Kunstwerk des Monats im November 2006


05. November 2006
"Blick in einen Laden" von Willem van Mieris, 1720
Vorgestellt von: Dorle Meyer

Willem van Mieris: Blick in einen LadenZur Genremalerei

Die Genremalerei, die Darstellung des Alltäglichen, ist eine Kunstgattung, die im 17. Jahrhundert vor allem in den Niederlanden expandierte. Ihre Wurzeln liegen mutmaßlich in den Lasterdarstellungen Boschs und den Bauernszenen Brueghels.

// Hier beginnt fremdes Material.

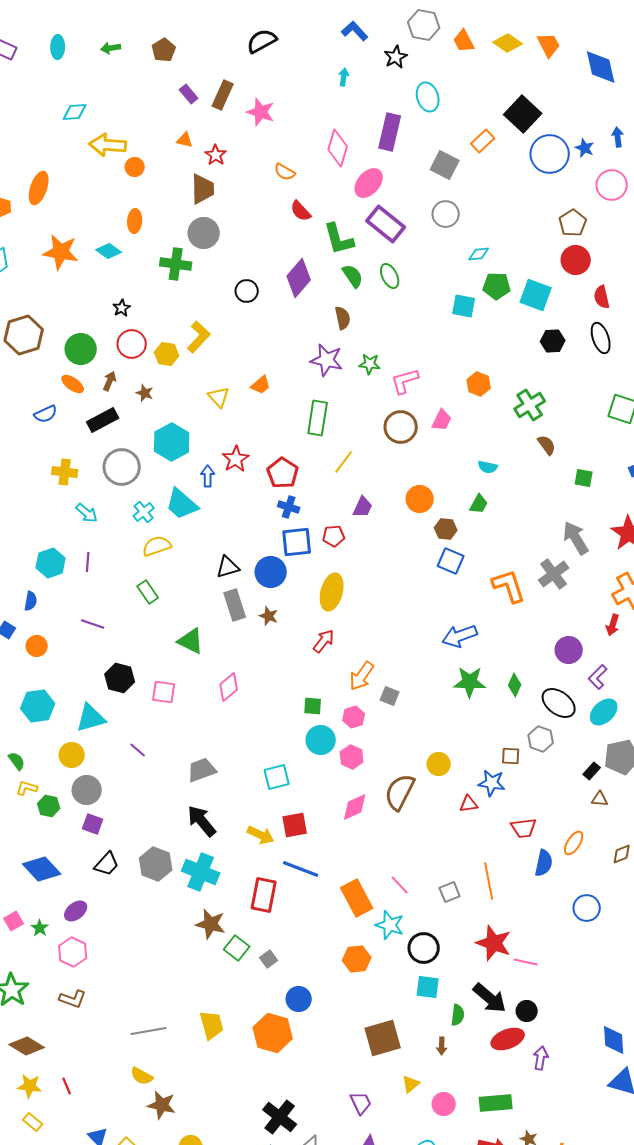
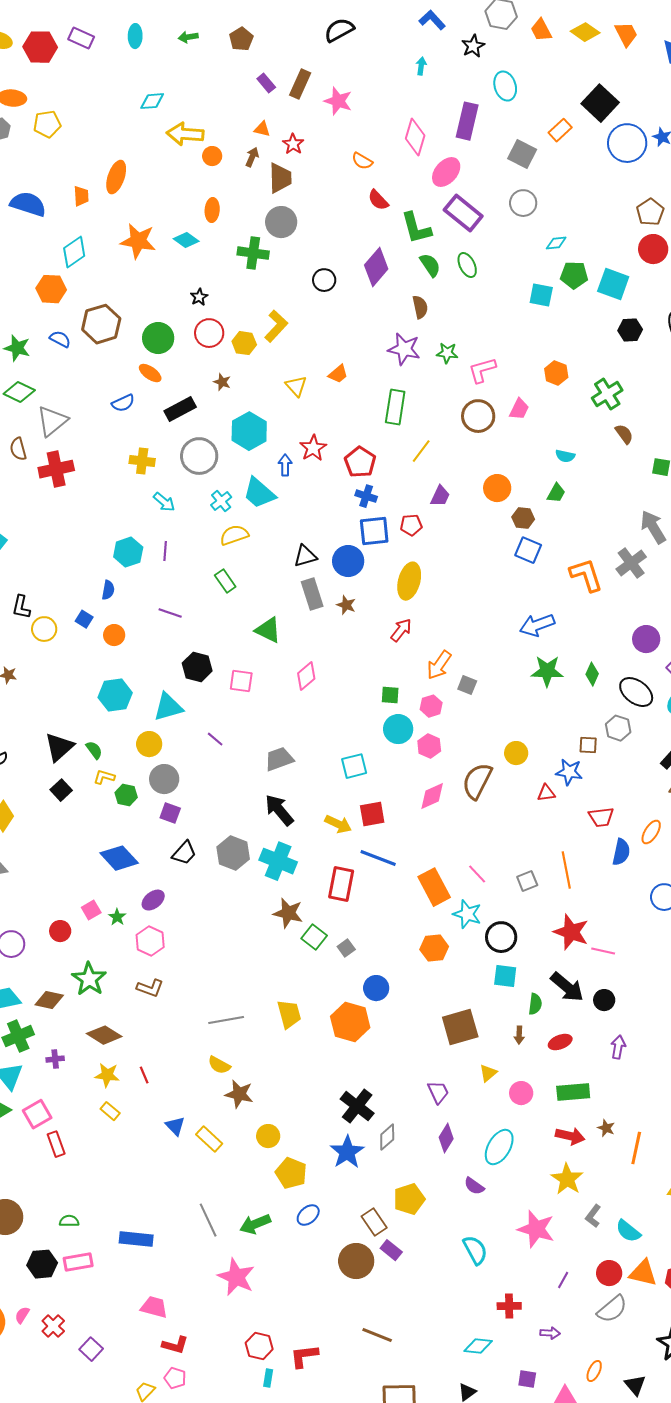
brown arrow: (110, 381) -> (252, 157), moved
red ellipse: (508, 1039) -> (560, 1042), moved, size x0.7

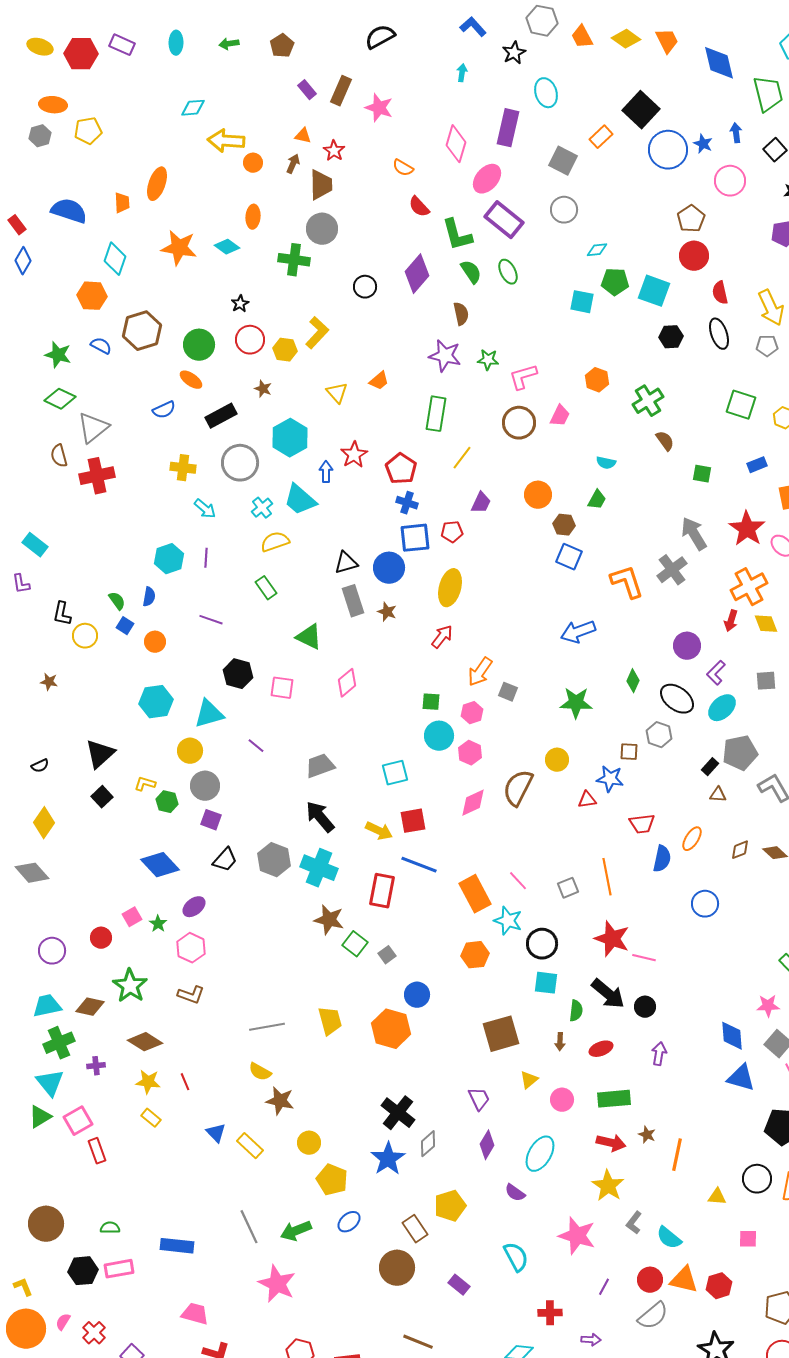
cyan diamond: (74, 252) -> (115, 259), turned -36
green star: (547, 671) -> (576, 703), moved
green semicircle: (94, 750) -> (117, 601), moved
purple rectangle: (391, 1250) -> (459, 1285), moved

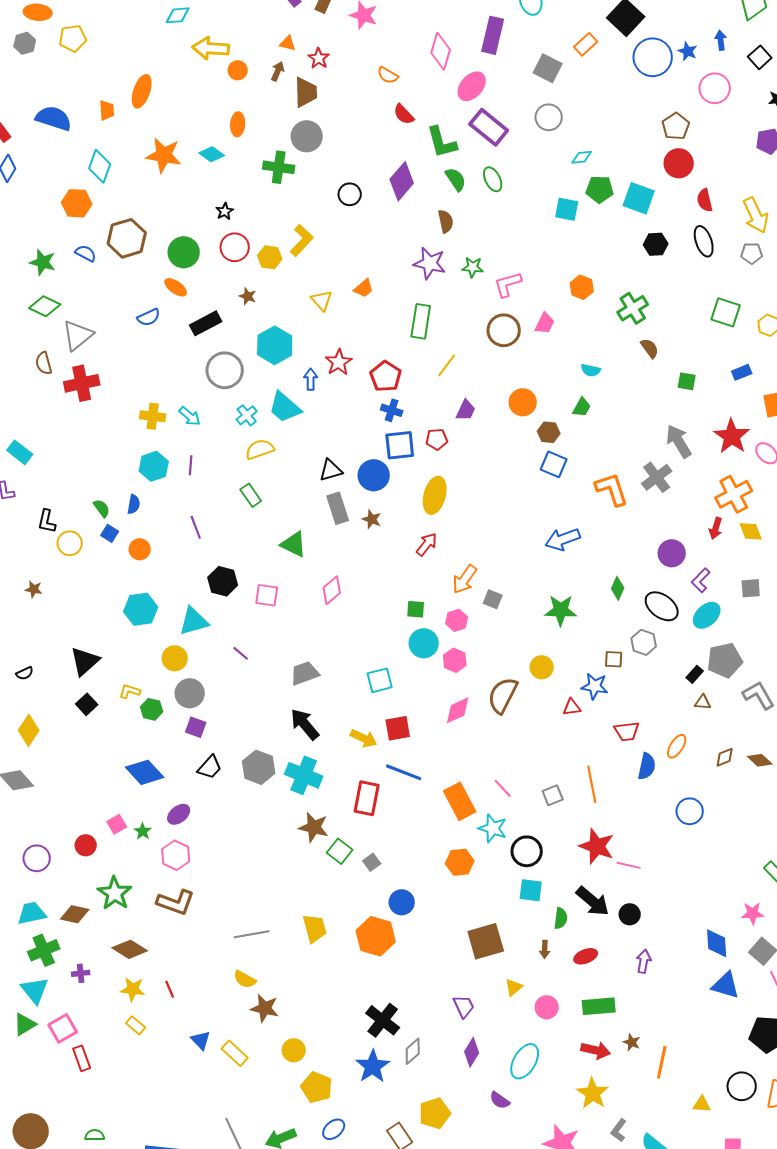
yellow cross: (183, 468) -> (153, 416), moved
purple line: (211, 620) -> (196, 527), turned 50
brown L-shape: (191, 995) -> (176, 902), size x1.4

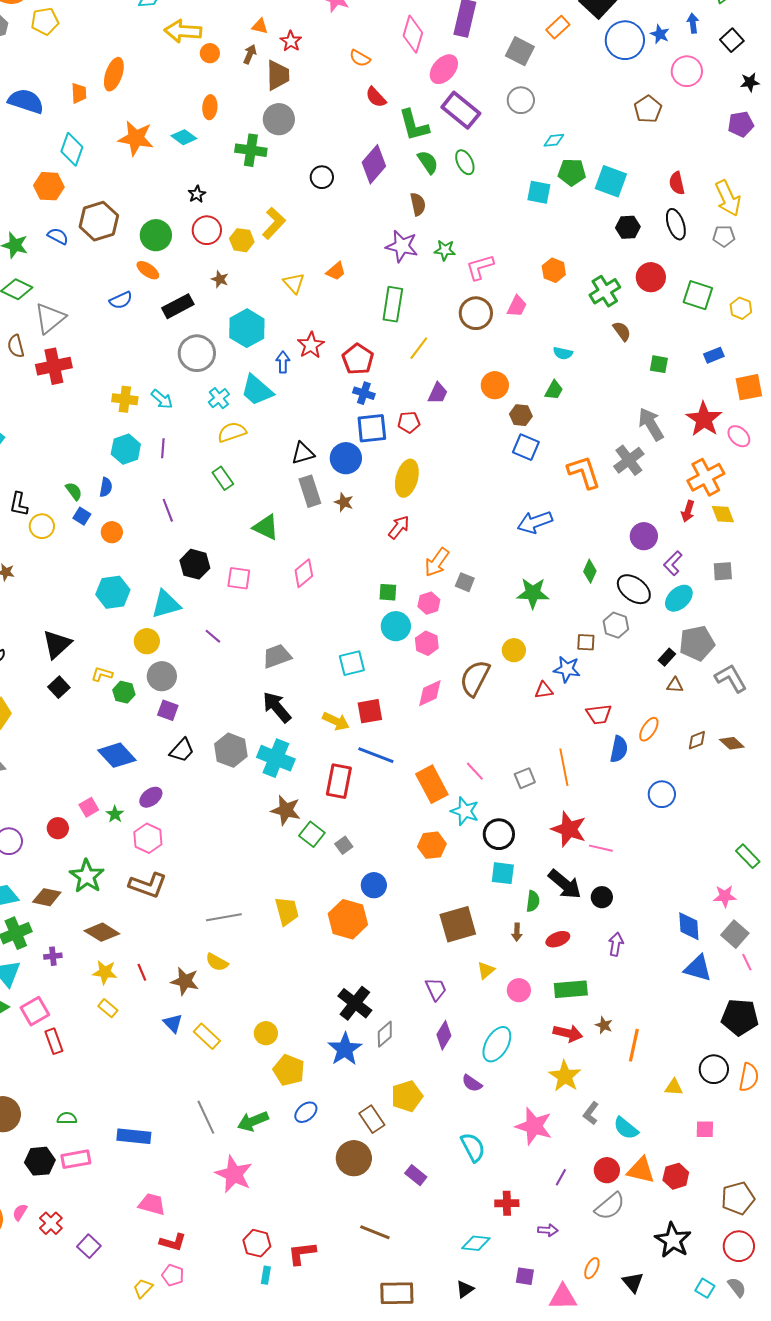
red circle: (679, 163) -> (651, 277), moved
brown star: (265, 1008) -> (185, 981), moved

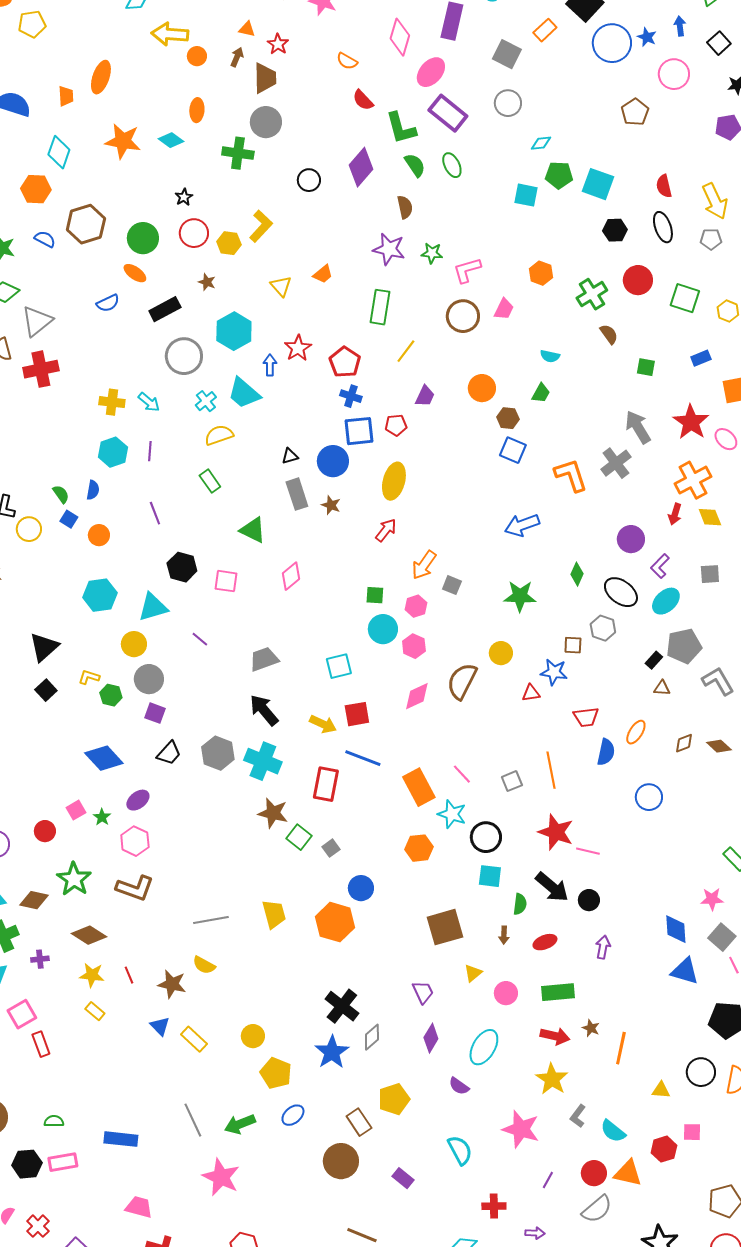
black triangle: (303, 453) -> (290, 456), size x0.7
red hexagon: (676, 1176) -> (664, 1149), moved

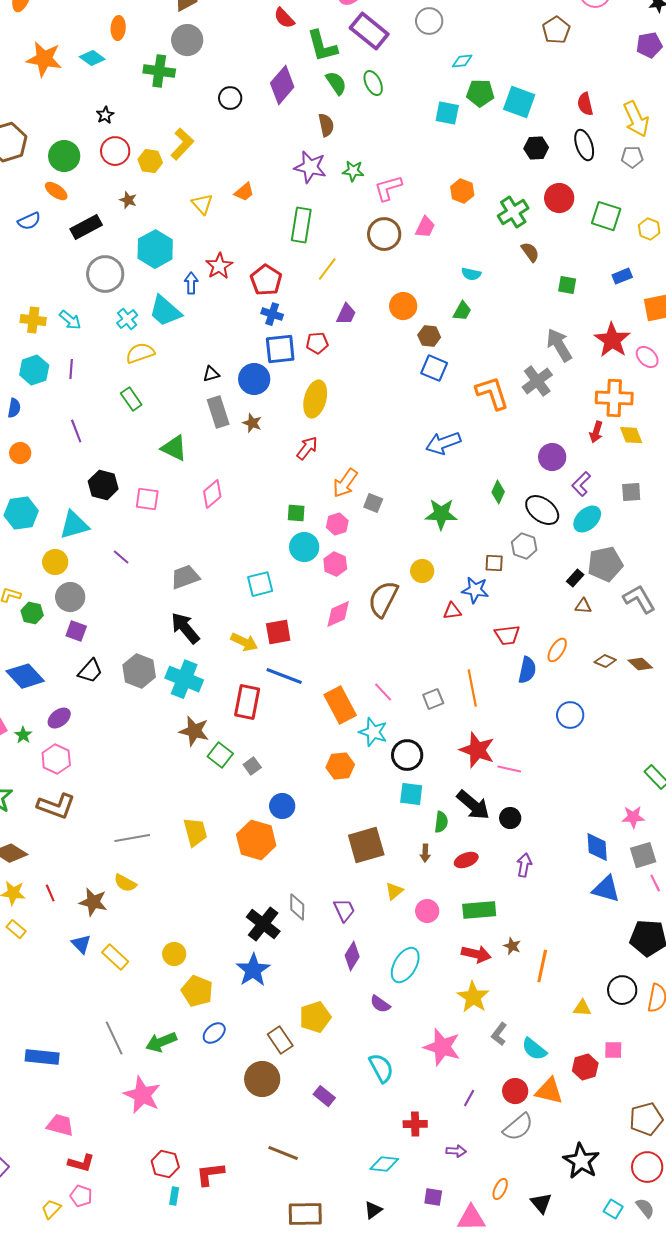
orange cross: (693, 480) -> (614, 398), turned 30
brown diamond: (684, 743) -> (605, 661), turned 45
gray square: (722, 937) -> (643, 855), turned 32
gray diamond: (372, 1037) -> (297, 907), moved, turned -48

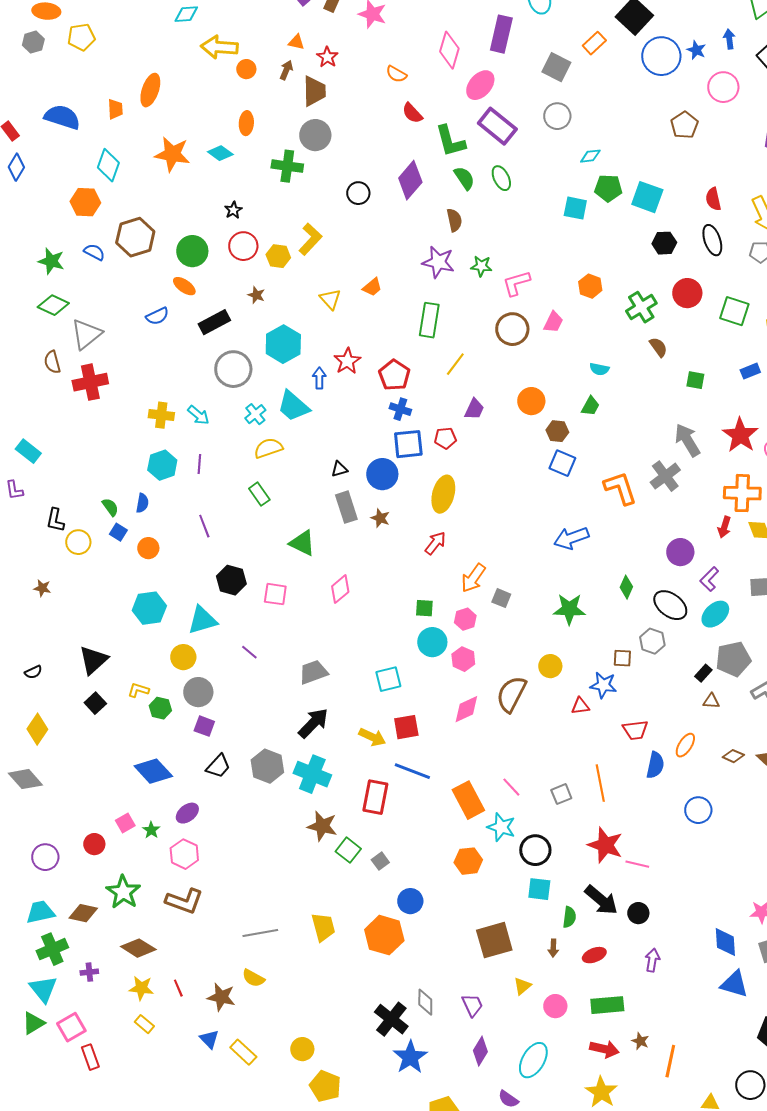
black arrow: (185, 628) -> (313, 723), turned 84
blue star: (253, 970) -> (410, 1057), moved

Die Forschung des 20. Jahrhunderts geht allgemein davon aus, dass den Genrebildern vielfach ein tieferer - unterhaltender und meist auch belehrender - Sinn inne wohnt. Für uns heutige Betrachter erschließt sich diese andere Bedeutung hinter der Alltagsszene oft nicht ohne weiteres. Rezipienten des 17. Jahrhunderts jedoch dürften sie durch die Kenntnis damals geläufiger Literatur, Emblembücher, Theater und Sprichwörter leichter verständlich gewesen sein. Denn dies waren nicht selten die Quellen bestimmter Motive. Es handelt sich bei den Genregemälden also auch nicht nur um "schnappschuß"-artig wahrgenommene Momente des täglichen Lebens, sondern um im Atelier sehr genau durchdachte und säuberlich konzipierte Bilder.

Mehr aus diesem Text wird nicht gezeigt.